Instructions for the task: Repeat exactly, and only, the lines of the entries below from the one with "The height and width of the screenshot is (1469, 1280)." through the one with "The height and width of the screenshot is (2576, 608).", both ends included.

--- Entries shown Enclosed Below ---

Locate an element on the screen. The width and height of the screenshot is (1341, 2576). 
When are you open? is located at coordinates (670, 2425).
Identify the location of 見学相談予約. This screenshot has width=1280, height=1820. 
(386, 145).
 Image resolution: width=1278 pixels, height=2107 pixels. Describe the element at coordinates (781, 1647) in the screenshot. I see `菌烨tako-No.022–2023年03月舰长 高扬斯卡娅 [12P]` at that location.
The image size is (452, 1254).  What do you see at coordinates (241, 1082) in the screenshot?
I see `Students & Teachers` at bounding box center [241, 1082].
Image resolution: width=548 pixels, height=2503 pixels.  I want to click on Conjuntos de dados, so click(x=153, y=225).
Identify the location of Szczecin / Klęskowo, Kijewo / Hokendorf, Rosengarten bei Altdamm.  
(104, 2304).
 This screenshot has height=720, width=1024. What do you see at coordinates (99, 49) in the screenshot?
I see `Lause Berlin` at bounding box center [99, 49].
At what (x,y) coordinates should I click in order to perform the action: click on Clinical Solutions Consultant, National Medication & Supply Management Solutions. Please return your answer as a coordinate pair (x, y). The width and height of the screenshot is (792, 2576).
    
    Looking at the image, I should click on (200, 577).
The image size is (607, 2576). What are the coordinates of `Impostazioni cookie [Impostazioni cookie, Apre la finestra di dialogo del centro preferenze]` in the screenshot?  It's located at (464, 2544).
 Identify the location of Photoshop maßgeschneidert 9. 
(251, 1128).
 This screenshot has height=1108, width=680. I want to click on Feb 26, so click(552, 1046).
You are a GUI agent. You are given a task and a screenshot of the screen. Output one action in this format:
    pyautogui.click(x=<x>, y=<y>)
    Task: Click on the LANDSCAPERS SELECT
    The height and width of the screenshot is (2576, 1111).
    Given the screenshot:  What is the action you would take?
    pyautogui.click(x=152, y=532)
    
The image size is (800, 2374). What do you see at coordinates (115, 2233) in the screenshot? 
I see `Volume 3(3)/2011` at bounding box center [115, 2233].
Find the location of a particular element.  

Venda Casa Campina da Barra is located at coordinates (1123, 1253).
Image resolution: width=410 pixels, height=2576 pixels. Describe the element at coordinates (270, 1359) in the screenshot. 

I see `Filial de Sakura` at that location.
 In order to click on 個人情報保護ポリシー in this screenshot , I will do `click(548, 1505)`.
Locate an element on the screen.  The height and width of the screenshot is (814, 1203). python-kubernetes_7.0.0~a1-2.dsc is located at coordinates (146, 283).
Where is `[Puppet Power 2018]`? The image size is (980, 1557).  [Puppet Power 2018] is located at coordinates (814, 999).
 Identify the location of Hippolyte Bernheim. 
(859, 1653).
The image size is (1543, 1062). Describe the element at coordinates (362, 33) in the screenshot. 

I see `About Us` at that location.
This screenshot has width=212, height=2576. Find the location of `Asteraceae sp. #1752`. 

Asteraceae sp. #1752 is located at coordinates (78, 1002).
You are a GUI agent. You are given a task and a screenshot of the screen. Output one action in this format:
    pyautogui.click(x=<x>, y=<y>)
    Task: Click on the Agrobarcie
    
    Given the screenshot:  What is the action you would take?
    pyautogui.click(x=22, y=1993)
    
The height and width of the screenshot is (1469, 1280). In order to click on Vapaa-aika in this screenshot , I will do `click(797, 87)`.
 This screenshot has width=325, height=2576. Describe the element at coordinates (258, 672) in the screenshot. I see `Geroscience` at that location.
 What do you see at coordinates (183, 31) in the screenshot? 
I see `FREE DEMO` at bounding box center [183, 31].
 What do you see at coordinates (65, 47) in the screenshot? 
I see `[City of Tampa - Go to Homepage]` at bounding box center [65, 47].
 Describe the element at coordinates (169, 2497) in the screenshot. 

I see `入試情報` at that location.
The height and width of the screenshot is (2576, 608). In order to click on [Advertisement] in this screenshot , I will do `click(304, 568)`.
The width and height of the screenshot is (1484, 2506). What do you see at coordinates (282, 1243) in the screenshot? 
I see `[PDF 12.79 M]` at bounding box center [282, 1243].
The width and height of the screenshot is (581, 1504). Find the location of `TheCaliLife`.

--- End of Enclosed Entries shown ---

Response:
The height and width of the screenshot is (1469, 1280). In order to click on Vapaa-aika in this screenshot , I will do `click(797, 87)`.
 This screenshot has width=325, height=2576. Describe the element at coordinates (258, 672) in the screenshot. I see `Geroscience` at that location.
 What do you see at coordinates (183, 31) in the screenshot? 
I see `FREE DEMO` at bounding box center [183, 31].
 What do you see at coordinates (65, 47) in the screenshot? 
I see `[City of Tampa - Go to Homepage]` at bounding box center [65, 47].
 Describe the element at coordinates (169, 2497) in the screenshot. 

I see `入試情報` at that location.
The height and width of the screenshot is (2576, 608). In order to click on [Advertisement] in this screenshot , I will do `click(304, 568)`.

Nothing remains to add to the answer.